Page images and extracted text:
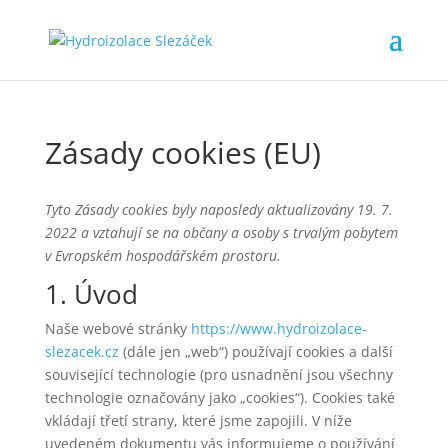
Zásady cookies (EU)
Tyto Zásady cookies byly naposledy aktualizovány 19. 7.
2022 a vztahují se na občany a osoby s trvalým pobytem
v Evropském hospodářském prostoru.
1. Úvod
Naše webové stránky
https://www.hydroizolace-
slezacek.cz
(dále jen „web“) používají cookies a další
související technologie (pro usnadnění jsou všechny
technologie označovány jako „cookies“). Cookies také
vkládají třetí strany, které jsme zapojili. V níže
uvedeném dokumentu vás informujeme o používání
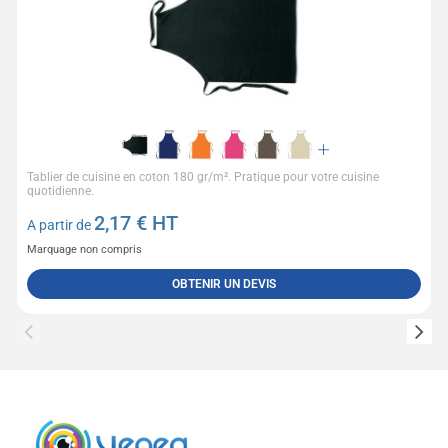
Tablier de cuisine en coton 180 gr/m². Pratique pour votre cuisine
quotidienne.
2,17
€ HT
A partir de
Marquage non compris
OBTENIR UN DEVIS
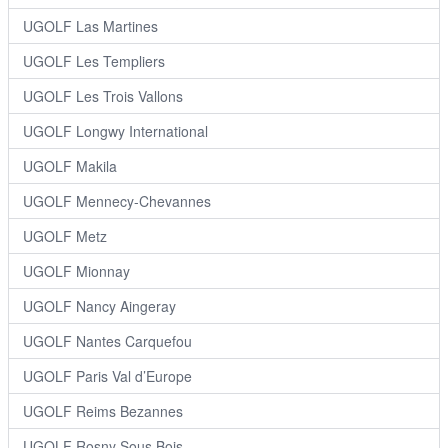
UGOLF Las Martines
UGOLF Les Templiers
UGOLF Les Trois Vallons
UGOLF Longwy International
UGOLF Makila
UGOLF Mennecy-Chevannes
UGOLF Metz
UGOLF Mionnay
UGOLF Nancy Aingeray
UGOLF Nantes Carquefou
UGOLF Paris Val d’Europe
UGOLF Reims Bezannes
UGOLF Rosny Sous Bois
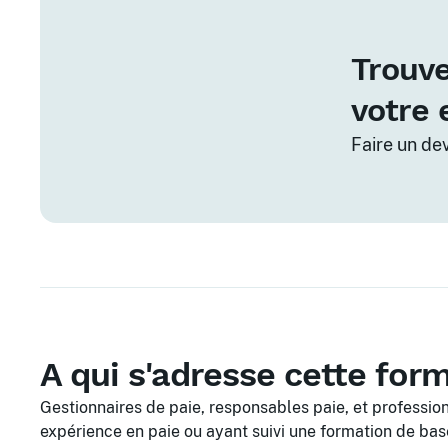
Trouve
votre 
Faire un de
A qui s'adresse cette for
Gestionnaires de paie, responsables paie, et professi
expérience en paie ou ayant suivi une formation de bas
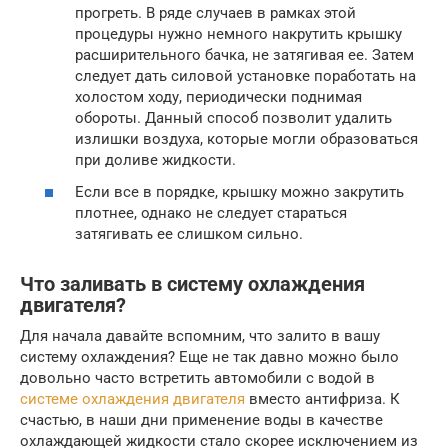
прогреть. В ряде случаев в рамках этой
процедуры нужно немного накрутить крышку
расширительного бачка, не затягивая ее. Затем
следует дать силовой установке поработать на
холостом ходу, периодически поднимая
обороты. Данный способ позволит удалить
излишки воздуха, которые могли образоваться
при доливе жидкости.
Если все в порядке, крышку можно закрутить
плотнее, однако не следует стараться
затягивать ее слишком сильно.
Что заливать в систему охлаждения
двигателя?
Для начала давайте вспомним, что залито в вашу
систему охлаждения? Еще не так давно можно было
довольно часто встретить автомобили с водой в
системе охлаждения двигателя
вместо антифриза. К
счастью, в наши дни применение воды в качестве
охлаждающей жидкости стало скорее исключением из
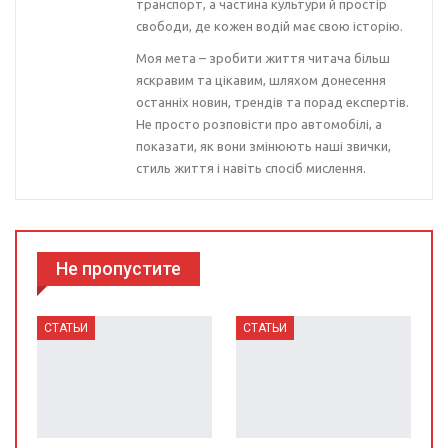
транспорт, а частина культури й простір
свободи, де кожен водій має свою історію.
Моя мета – зробити життя читача більш
яскравим та цікавим, шляхом донесення
останніх новин, трендів та порад експертів.
Не просто розповісти про автомобілі, а
показати, як вони змінюють наші звички,
стиль життя і навіть спосіб мислення.
Не пропустите
СТАТЬИ
СТАТЬИ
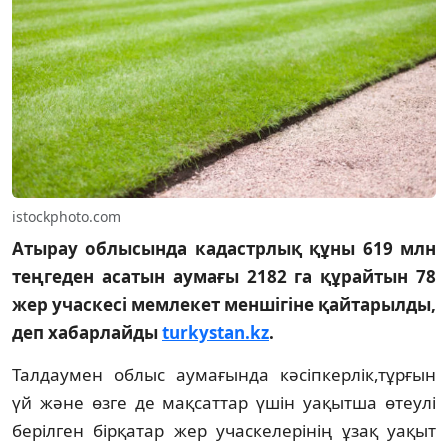
istockphoto.com
Атырау облысында кадастрлық құны 619 млн
теңгеден асатын аумағы 2182 га құрайтын 78
жер учаскесі мемлекет меншігіне қайтарылды,
деп хабарлайды
turkystan.kz
.
Талдаумен облыс аумағында кәсіпкерлік,тұрғын
үй және өзге де мақсаттар үшін уақытша өтеулі
берілген бірқатар жер учаскелерінің ұзақ уақыт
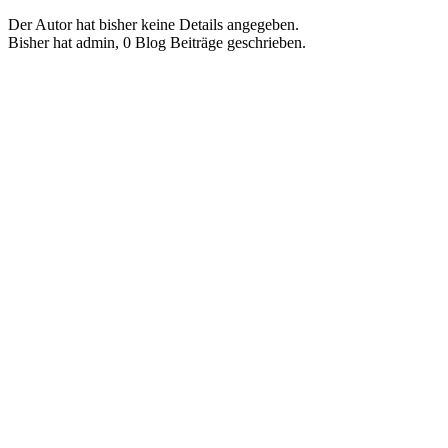
Der Autor hat bisher keine Details angegeben.
Bisher hat admin, 0 Blog Beiträge geschrieben.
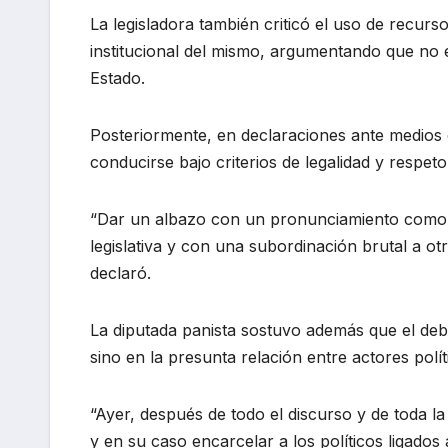
La legisladora también criticó el uso de recurs
institucional del mismo, argumentando que no 
Estado.
Posteriormente, en declaraciones ante medios 
conducirse bajo criterios de legalidad y respet
“Dar un albazo con un pronunciamiento como 
legislativa y con una subordinación brutal a o
declaró.
La diputada panista sostuvo además que el deb
sino en la presunta relación entre actores polí
“Ayer, después de todo el discurso y de toda la
y en su caso encarcelar a los políticos ligados 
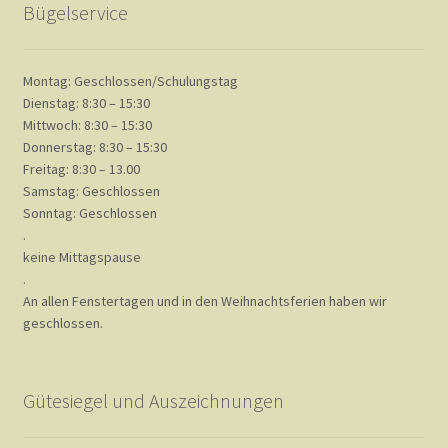
Bügelservice
Payment Methods
Montag: Geschlossen/Schulungstag
Dienstag: 8:30 – 15:30
Schaugarten
Mittwoch: 8:30 – 15:30
Donnerstag: 8:30 – 15:30
Freitag: 8:30 – 13.00
Shop
Samstag: Geschlossen
Sonntag: Geschlossen
.
keine Mittagspause
Team
.
An allen Fenstertagen und in den Weihnachtsferien haben wir
geschlossen.
Über Luna
Gütesiegel und Auszeichnungen
Bügelservice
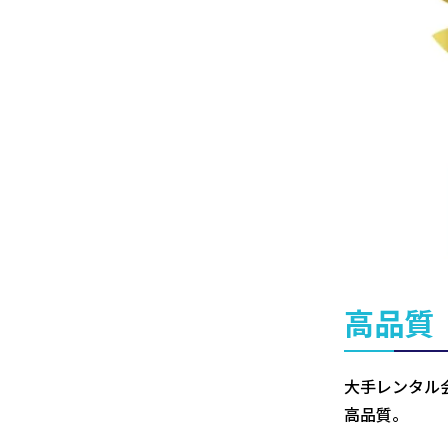
高品質
大手レンタル
高品質。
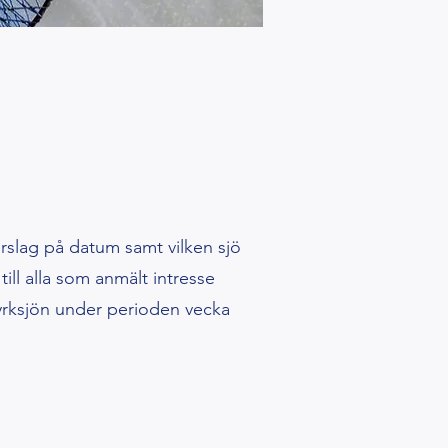
rslag på datum samt vilken sjö
till alla som anmält intresse
Kyrksjön under perioden vecka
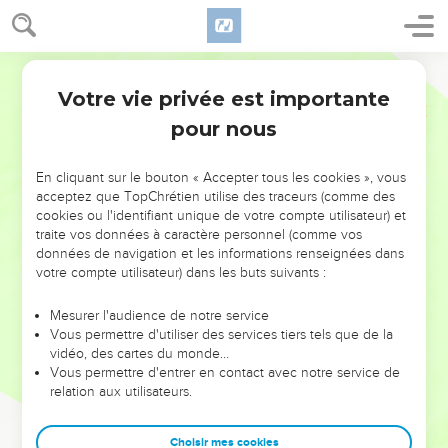
Votre vie privée est importante
pour nous
NE MANQUEZ PAS L’ÉVÉNEMENT
En cliquant sur le bouton « Accepter tous les cookies », vous
DE L’ANNÉE !
acceptez que TopChrétien utilise des traceurs (comme des
cookies ou l'identifiant unique de votre compte utilisateur) et
ET SI LEURS ERREURS POUVAIENT VOUS ÉVITER LES
traite vos données à caractère personnel (comme vos
VOTRES ?
données de navigation et les informations renseignées dans
votre compte utilisateur) dans les buts suivants :
On admire souvent les leaders pour leurs réussites, leur impact,
leur foi ou leur vision. Mais on voit moins les doutes, les erreurs
Mesurer l'audience de notre service
Vous permettre d'utiliser des services tiers tels que de la
et les saisons difficiles qu'ils ont traversés, alors même que ce
vidéo, des cartes du monde…
sont elles qui les ont façonnés.
Vous permettre d'entrer en contact avec notre service de
relation aux utilisateurs.
Dans cette conférence, leaders, entrepreneurs, et responsables
reviennent sur les erreurs marquantes de leur parcours et les
clés pour avancer avec plus de sagesse afin que leurs erreurs
Choisir mes cookies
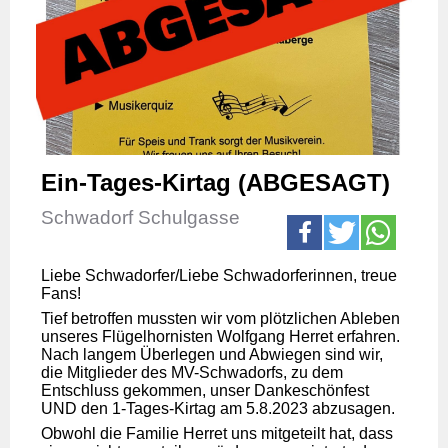
Ein-Tages-Kirtag (ABGESAGT)
Schwadorf Schulgasse
Liebe Schwadorfer/Liebe Schwadorferinnen, treue
Fans!
Tief betroffen mussten wir vom plötzlichen Ableben
unseres Flügelhornisten Wolfgang Herret erfahren.
Nach langem Überlegen und Abwiegen sind wir,
die Mitglieder des MV-Schwadorfs, zu dem
Entschluss gekommen, unser Dankeschönfest
UND den 1-Tages-Kirtag am 5.8.2023 abzusagen.
Obwohl die Familie Herret uns mitgeteilt hat, dass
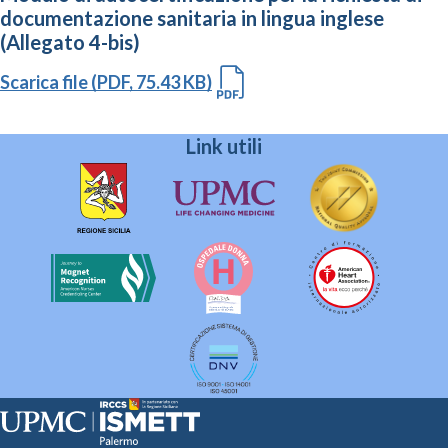
documentazione sanitaria in lingua inglese
(Allegato 4-bis)
Scarica file (PDF, 75.43 KB)
Link utili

(What is needed): Check every line of the data for the word "avec". The response is the count alone.

(Answer to the exercise): 2